As a landscape architect, Stephen Perry made his living creating beautiful scenery from natural items. He could transform a backyard into an oasis or carve out a little bit of heaven with thoughtful placement of natural elements in just the right way. Stephen is retired now, but he’s still creating beauty from nature for others to enjoy. With the help of his Basecamp, Wallie, he’s traveling the countryside and using his time to draw inspiration for his art. He crafts original, photo-polymer etchings, relief prints and copper plate etchings after sights and places he and his wife discover on their back road travels.
Stephen’s appreciation of aesthetic things is also precisely what led him and his wife to select the Basecamp as their backroads companion.
“We had looked at all kinds of RVs, from sprinter vans and truck campers and everything in between,” Stephen said. “When I saw the Basecamp, the design of it is what probably really got me interested. To me, it was unique. It has a real clean design, and that attracts attention. We loved the panoramic front windows that bring nature inside. Being a designer, it’s really important to me to have something that has a good design.”
Stephen and Nancy, his wife of 51 years, have always enjoyed traveling and being in nature, so when it came time to do more of it in retirement, Stephen knew he wanted a travel trailer so they could camp in comfort and enjoy their surroundings. After 14,000 miles, it’s more than just the visual appeal that Stephen loves about his Basecamp.

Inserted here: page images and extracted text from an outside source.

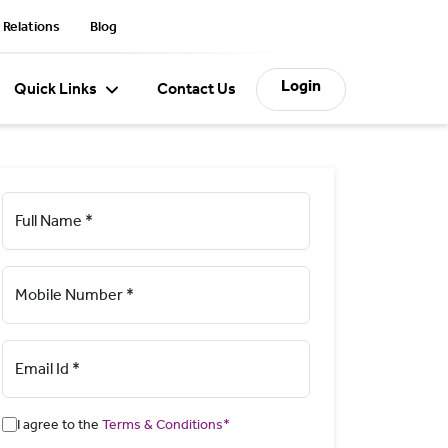
 Relations
Blog
Login
Quick Links
Contact Us
Full Name *
Mobile Number *
Email Id *
I agree to the
Terms & Conditions*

“I don’t have to worry about maneuvering it in traffic or parking lots; it’s small enough, but it’s still rugged, and we can get out and enjoy nature with it,” Stephen said. “I like the idea that it’s small because it forces you to be outside when you’re camping rather than sitting inside watching TV. That’s the reason we do it – to be outside.”
From their 102-year-old, centrally located riverside home in Wichita, Kansas, the two can go every direction without it becoming a major trip. They love autumn in Door County, Wisconsin and the South Shore of Lake Superior, where they rediscovered a favorite spot they camped in their first year of marriage. This summer, they planned to take a two-month bucket, list-trip to Alaska but had to postpone because of the pandemic. Even with all their back road travels, Stephen particularly enjoys the Tallgrass Prairie part of the country in his home state.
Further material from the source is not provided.